_Exercise aim_. For each record below, retype the text exactly and omit any image.

Supplied data Block Start

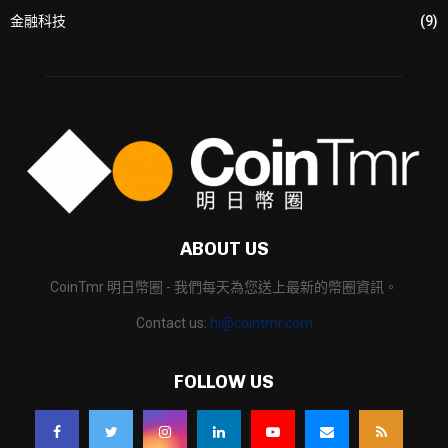
金融科技
(9)
ABOUT US
CoinTmr 明日幣圈 - 我們每天為您送上最新的幣圈資訊。
Contact us:
hi@cointmr.com
FOLLOW US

Supplied data Block End

_Written reply_.
金融科技
(9)
ABOUT US
CoinTmr 明日幣圈 - 我們每天為您送上最新的幣圈資訊。
Contact us:
hi@cointmr.com
FOLLOW US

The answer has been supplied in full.